PHILIP AFETI KORTO- SENIOR HEALTH SERVICES ADMINISTRATOR
DANGME EAST DISTRICT HOSPITAL, ADA-GHANA
It is almost totally impossible for most people in Ghana to differentiate between the Civil Service and other Public Services when confronted with the issue. To a very large extent, their inability to do so is justifiable as the words public and civil are synonymous. Both words are also identical with the words social, national, communal, universal, general, common, municipal, commercial, open and unrestricted.
Why should one therefore bother about dichotomising civil service/servant and public service/ servant?
A little archival review before writing this piece revealed that in most countries, Civil Service or Civil Servant is just another name for Public Service or Public Servant but as a matter of constitutional stipulations in the case of our country Ghana, Civil Service/Servant is different –no matter how slightly - from Public Service notwithstanding the notion held by most people that all public servants are civil servants.

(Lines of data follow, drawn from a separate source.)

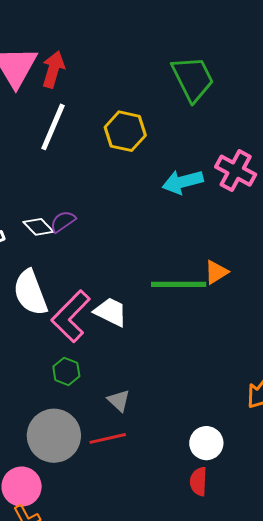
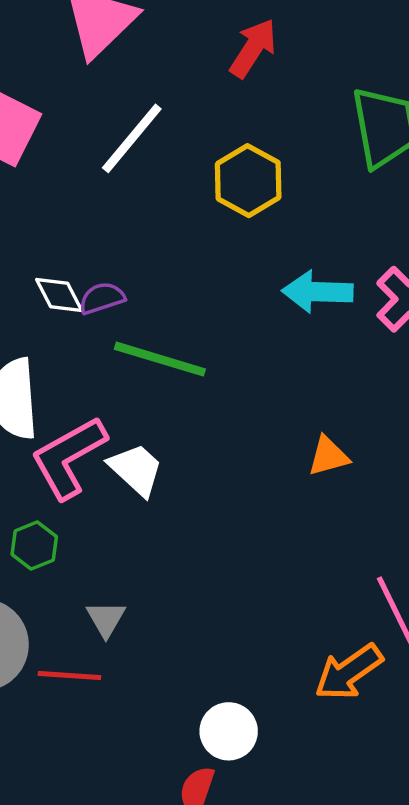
red arrow: (53, 69) -> (253, 48), moved
green line: (179, 284) -> (160, 359), moved

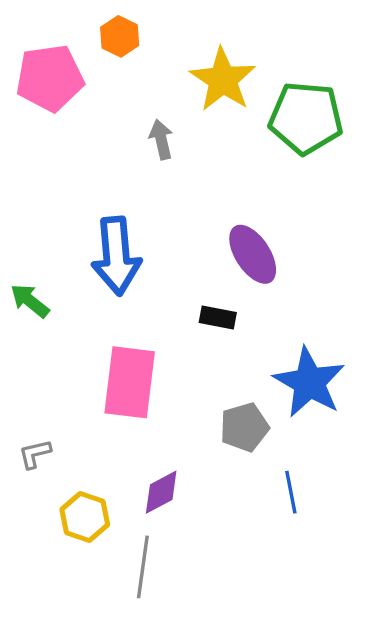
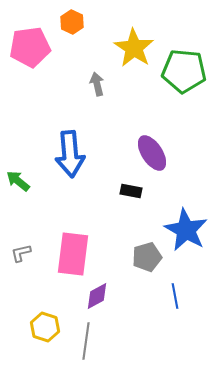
pink rectangle: (130, 382) -> (73, 254), moved
gray L-shape: (35, 454) -> (21, 253), moved
yellow hexagon: (85, 517) -> (45, 327), moved

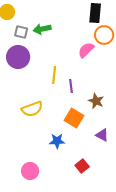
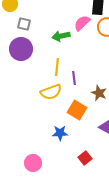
green arrow: (42, 29) -> (61, 36), moved
pink semicircle: (86, 50) -> (82, 23), moved
yellow semicircle: (32, 109) -> (51, 92), moved

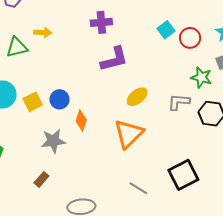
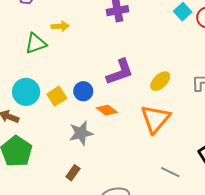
purple L-shape: (114, 59) -> (120, 72), moved
orange diamond: (81, 120) -> (107, 110), turned -65

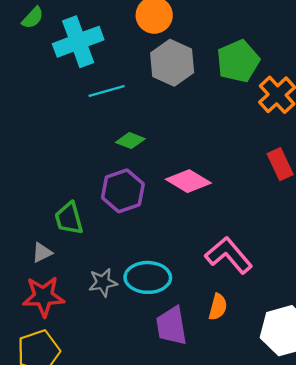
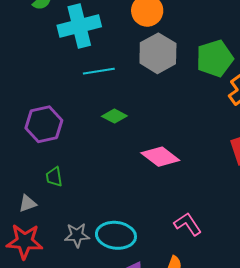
purple hexagon: (123, 191) -> (44, 124), moved
green trapezoid: (69, 218) -> (54, 177), size x0.7
pink L-shape: (229, 255) -> (188, 224), size x0.7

What makes it even more difficult for most people to tell the difference between Civil Service and Public Service is that both are state-owned hence many similarities abound. Also, most public services were once manned by the Civil Service and they were answerable to the Head of Civil Service. The most puzzling point is that public sector/service itself is synonymous of ‘government’ and it is is made up of many government ministries, departments and agencies that are staffed by public services.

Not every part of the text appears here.